───── EXERCISE INPUTS
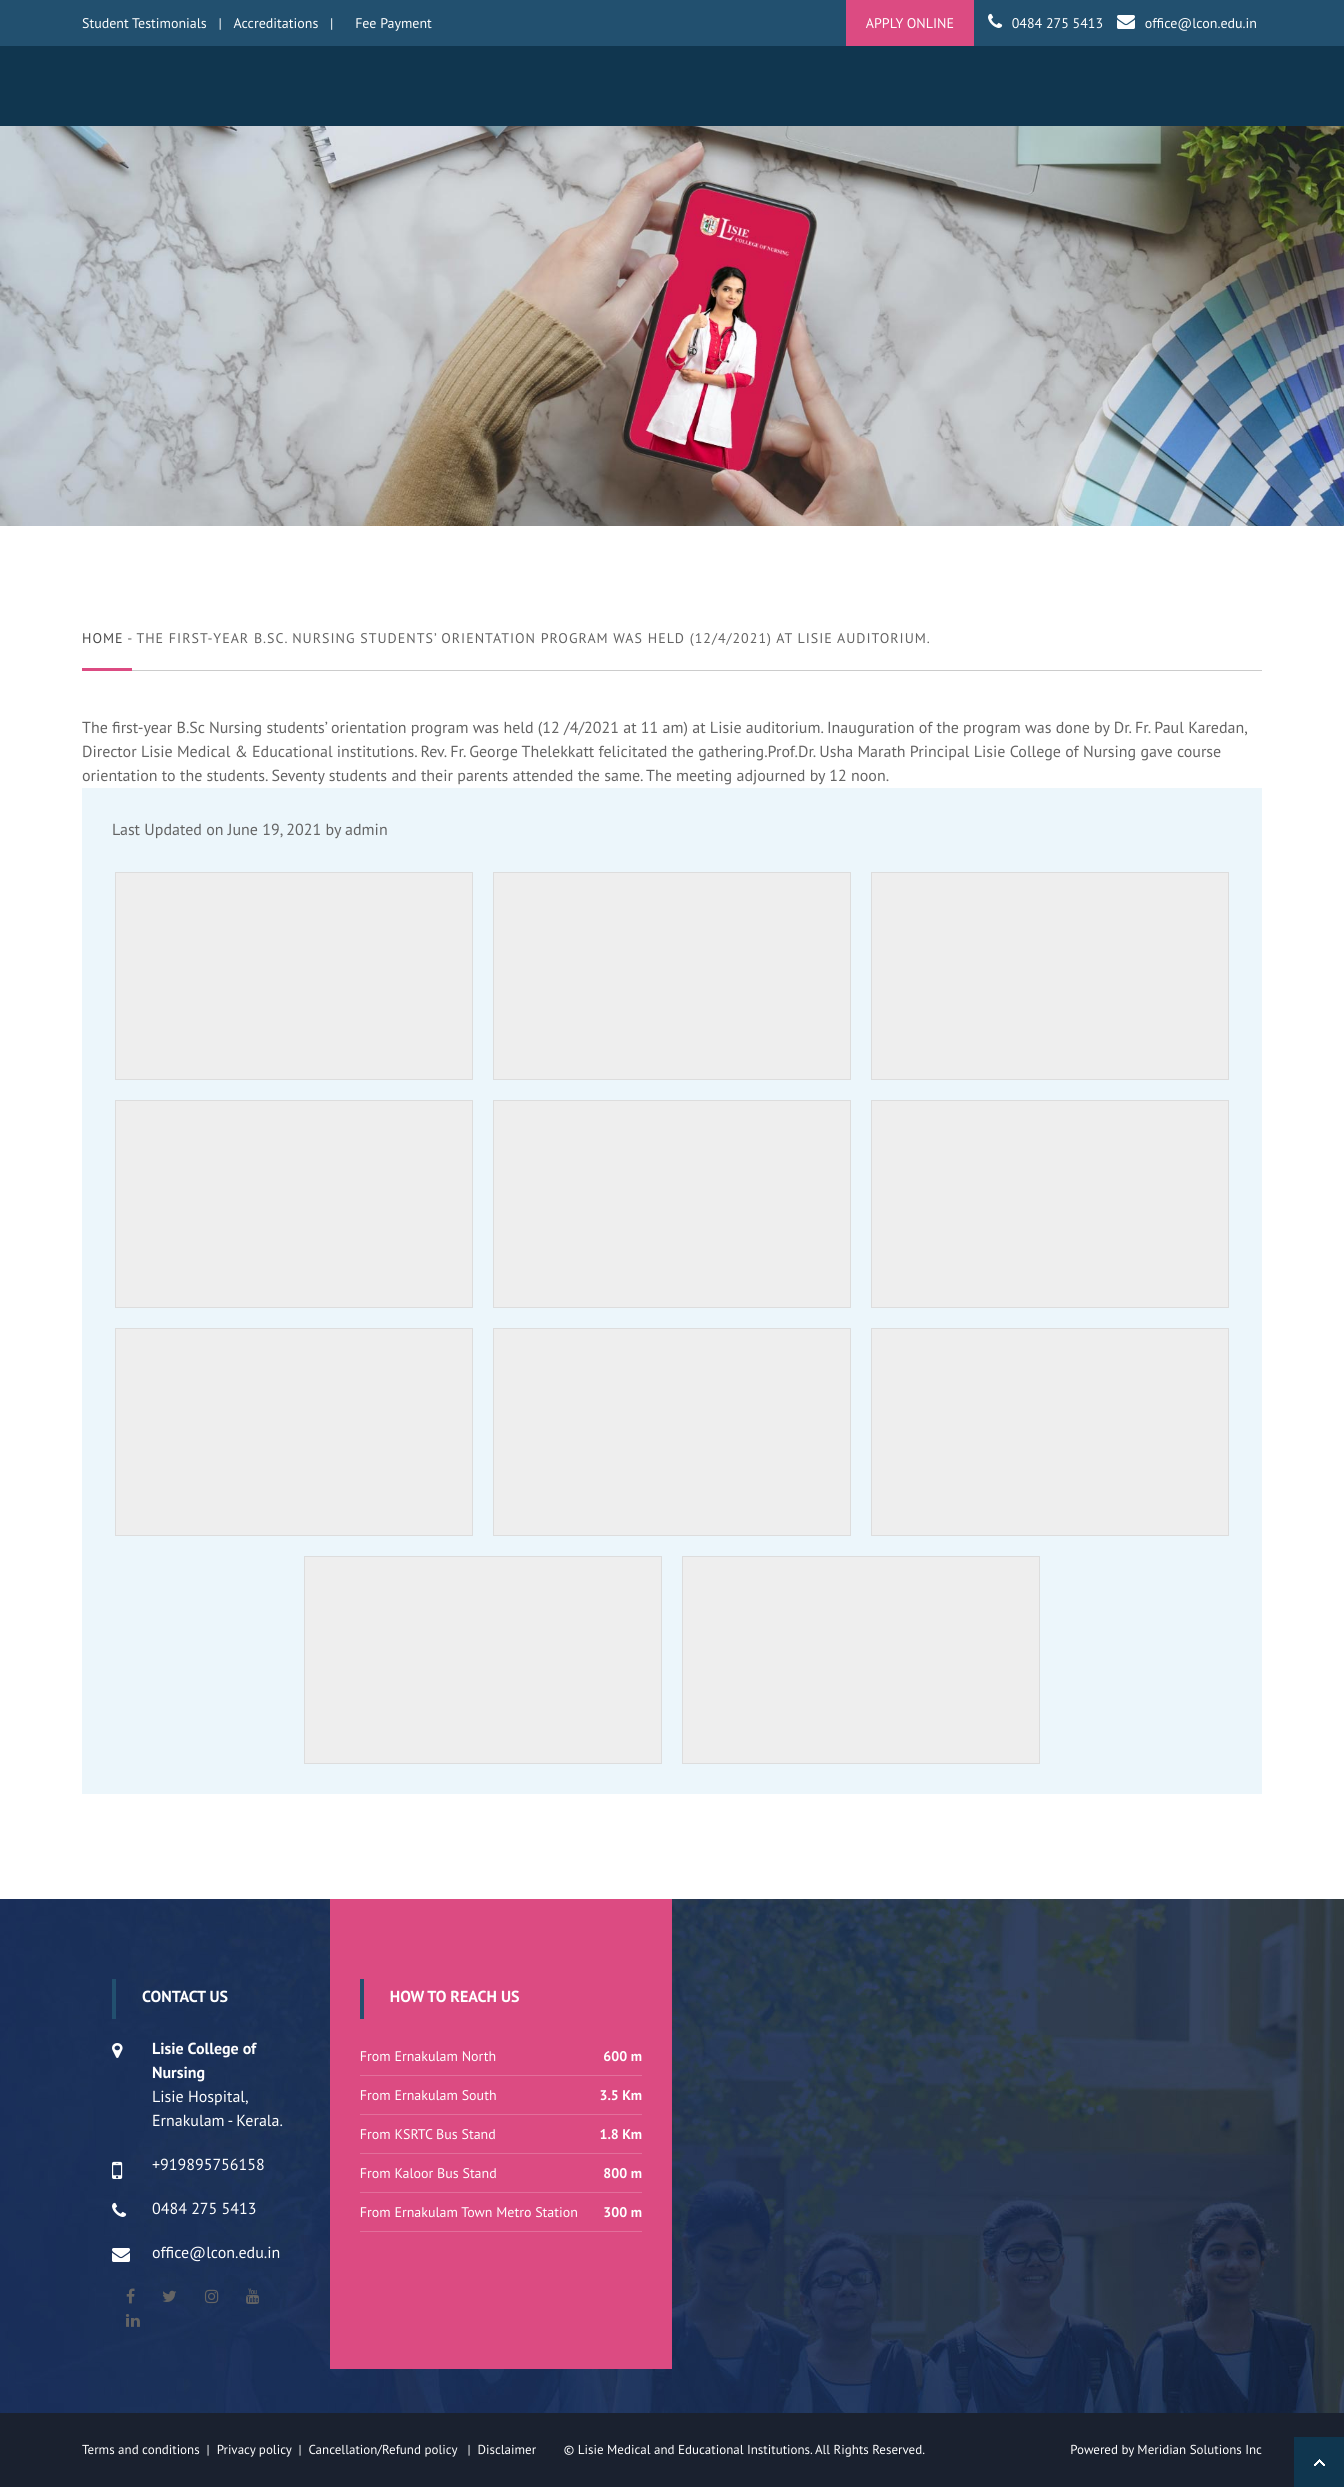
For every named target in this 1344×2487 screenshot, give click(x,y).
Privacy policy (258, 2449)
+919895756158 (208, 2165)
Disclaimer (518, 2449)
──────────
───── EXERCISE INPUTS
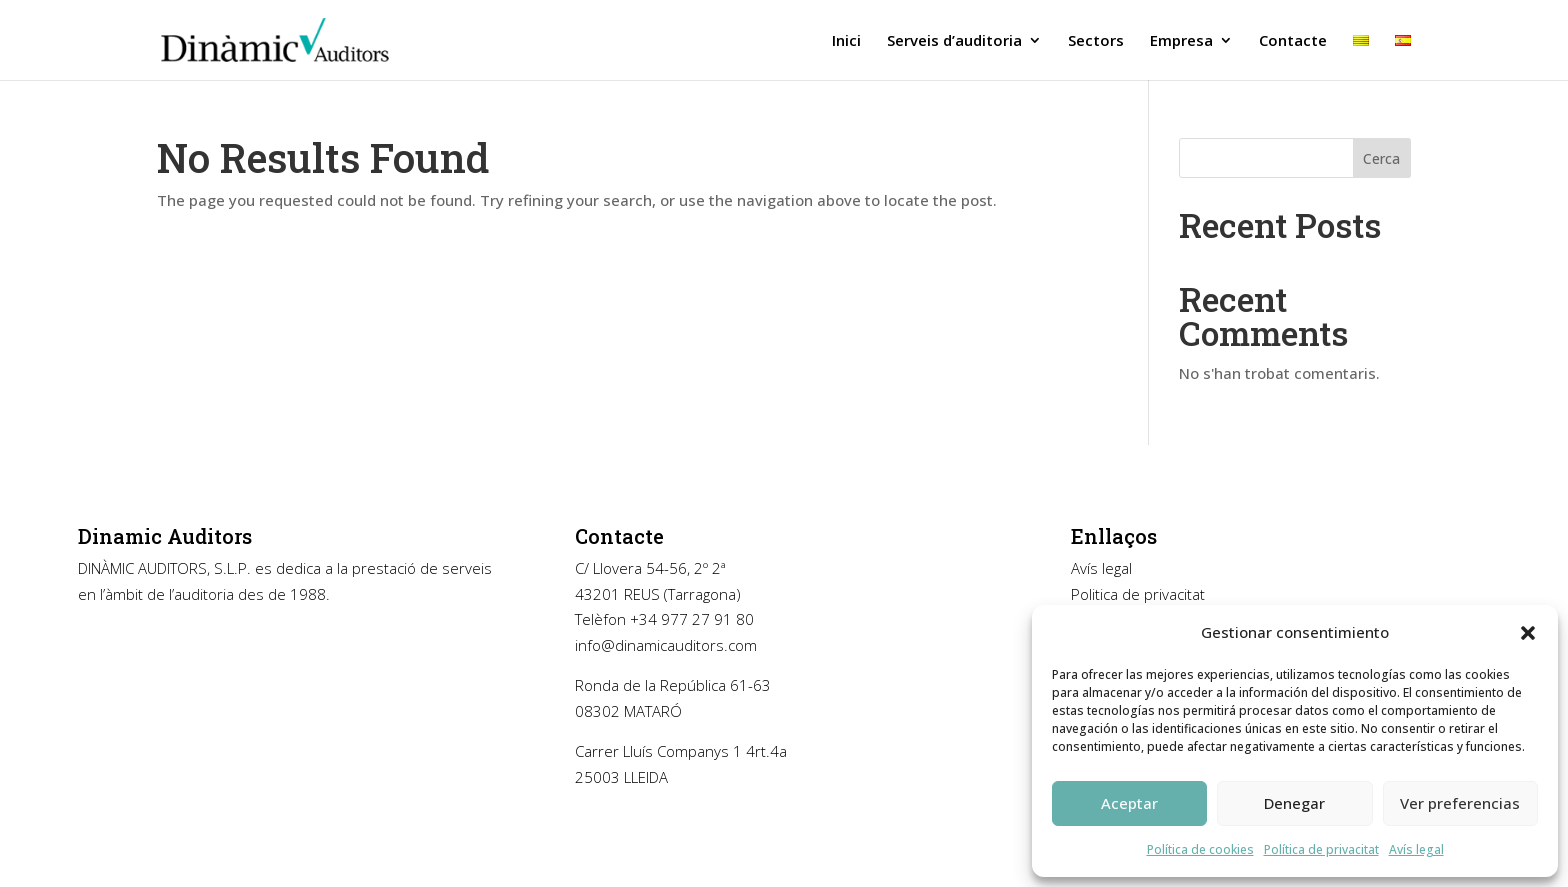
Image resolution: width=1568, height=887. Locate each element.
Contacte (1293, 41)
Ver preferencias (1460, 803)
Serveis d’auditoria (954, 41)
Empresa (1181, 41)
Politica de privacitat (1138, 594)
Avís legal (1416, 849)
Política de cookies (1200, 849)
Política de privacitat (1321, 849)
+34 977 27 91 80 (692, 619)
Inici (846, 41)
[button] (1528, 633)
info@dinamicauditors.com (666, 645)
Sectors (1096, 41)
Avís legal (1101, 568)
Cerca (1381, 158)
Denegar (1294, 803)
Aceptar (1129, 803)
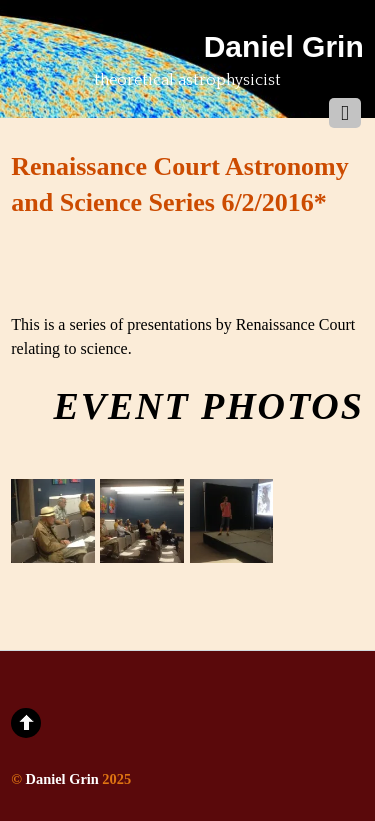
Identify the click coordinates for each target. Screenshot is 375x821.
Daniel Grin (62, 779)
──────────
───── EXERCISE INPUTS
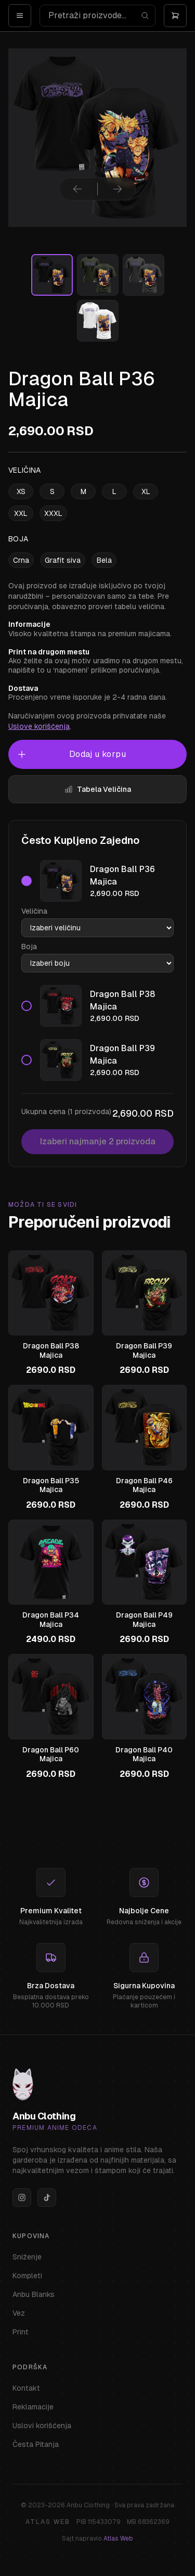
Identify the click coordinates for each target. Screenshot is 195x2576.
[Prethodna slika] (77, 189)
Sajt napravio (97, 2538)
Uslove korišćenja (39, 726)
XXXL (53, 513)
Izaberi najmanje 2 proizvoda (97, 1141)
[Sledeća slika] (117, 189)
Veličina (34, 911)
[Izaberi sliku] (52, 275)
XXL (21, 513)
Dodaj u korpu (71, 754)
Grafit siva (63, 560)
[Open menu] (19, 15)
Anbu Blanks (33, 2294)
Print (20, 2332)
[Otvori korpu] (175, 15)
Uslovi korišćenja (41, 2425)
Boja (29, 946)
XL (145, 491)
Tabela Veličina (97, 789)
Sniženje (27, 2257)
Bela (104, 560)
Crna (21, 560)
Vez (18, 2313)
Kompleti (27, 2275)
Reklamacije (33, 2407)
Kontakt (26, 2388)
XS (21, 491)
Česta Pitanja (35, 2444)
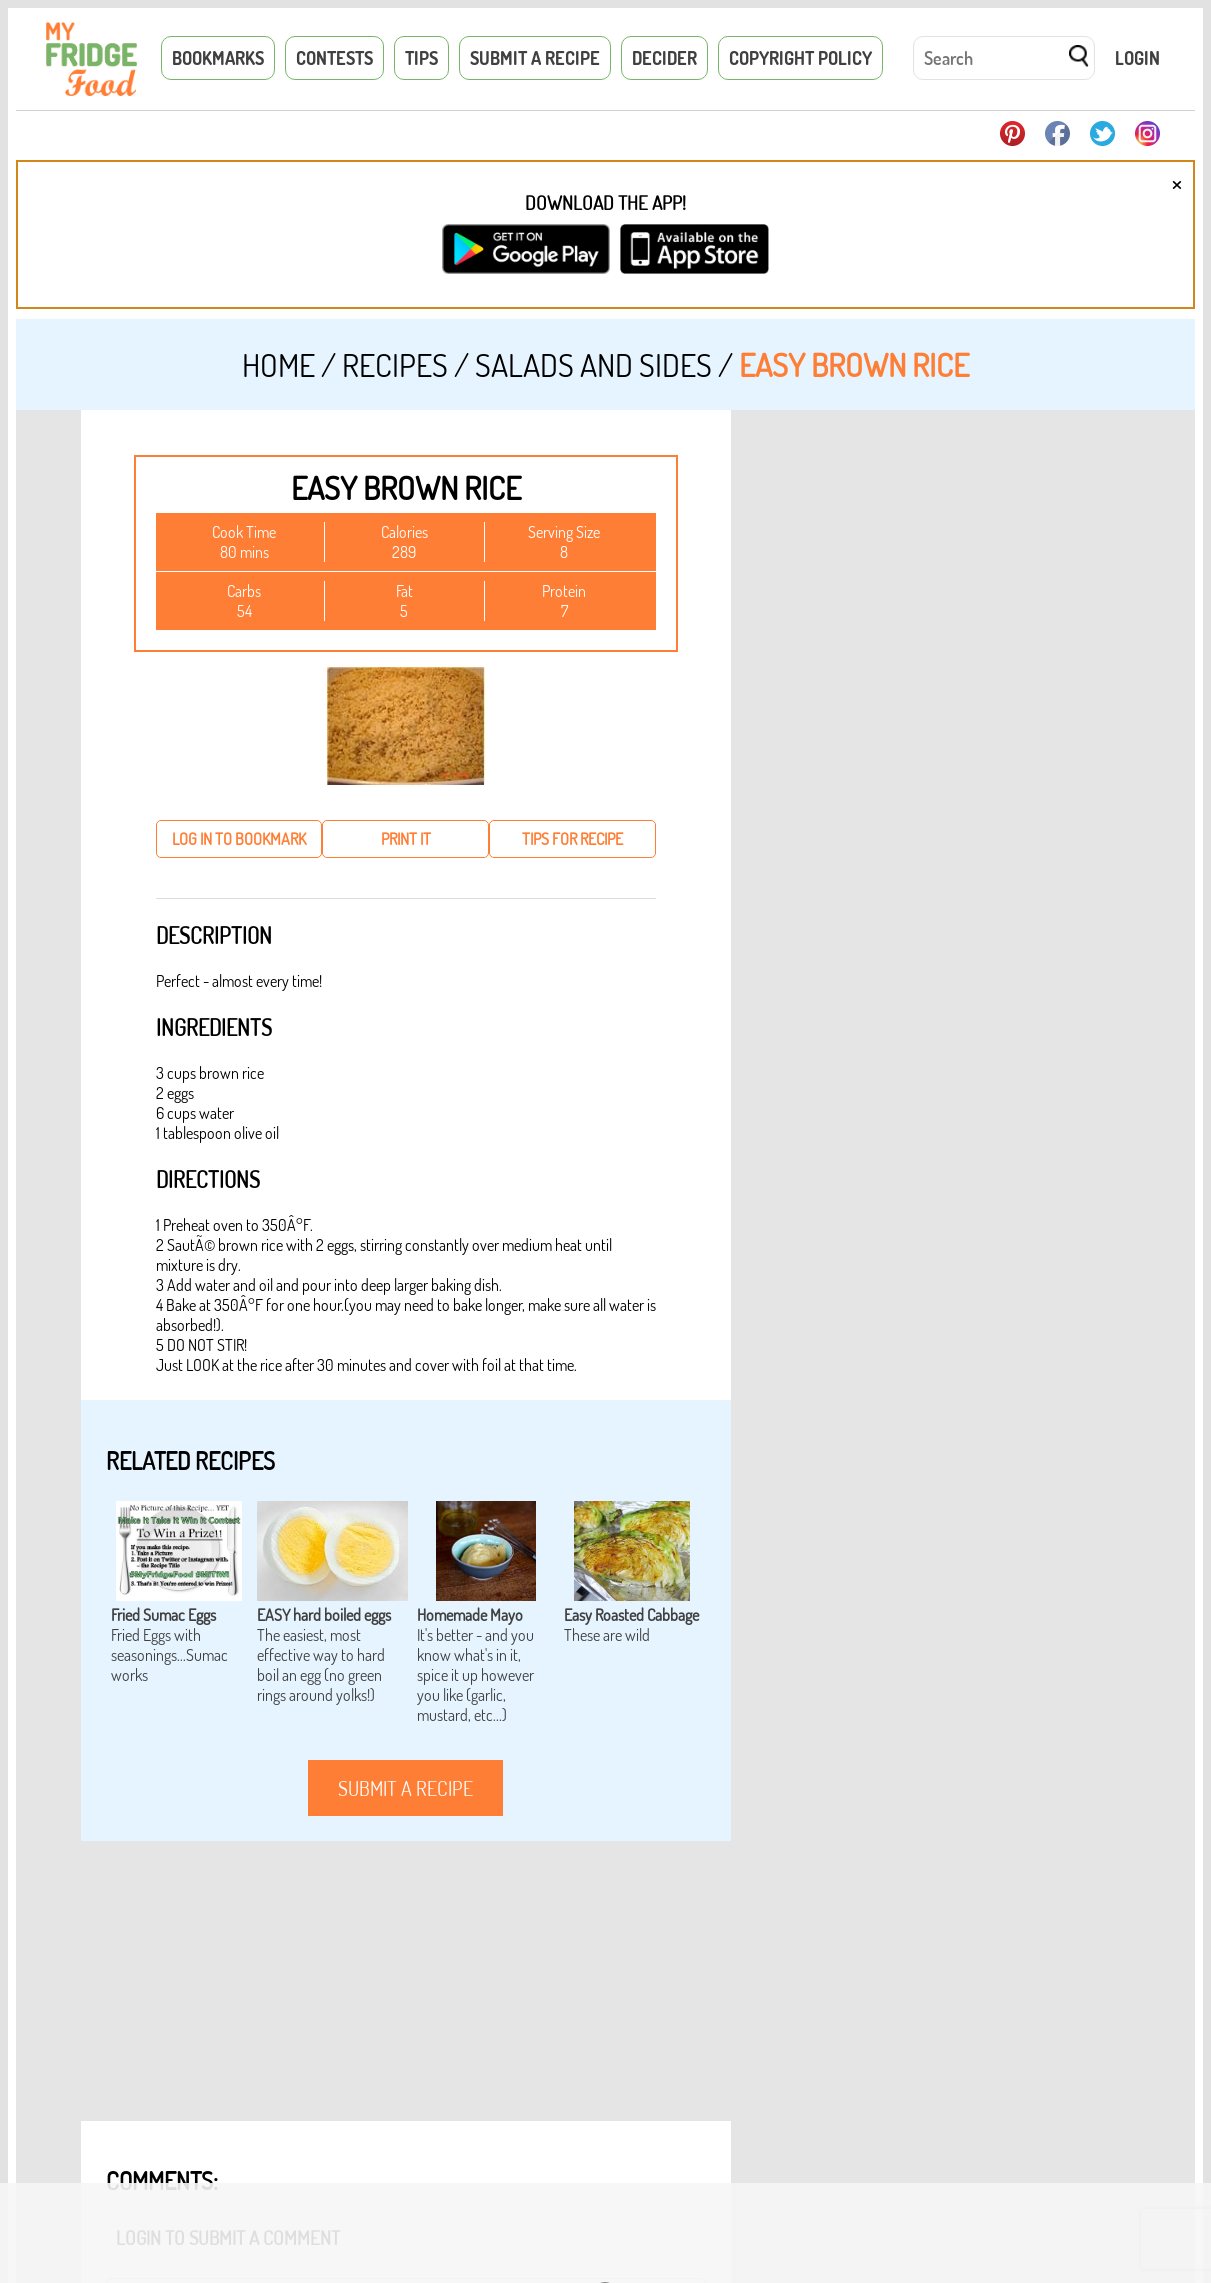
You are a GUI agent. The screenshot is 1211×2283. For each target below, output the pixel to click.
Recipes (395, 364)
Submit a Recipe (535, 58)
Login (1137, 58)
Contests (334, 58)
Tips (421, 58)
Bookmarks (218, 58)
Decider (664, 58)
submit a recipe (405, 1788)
──────────
__ACTIVITY__
Lines containing the string "coordinates" are the ones to copy from the entries above.

__EXERCISE RESPONSE__
Identify the click coordinates for each target. Screenshot is 375x821.
Identify the click coordinates for each target. Screenshot is 195x2576.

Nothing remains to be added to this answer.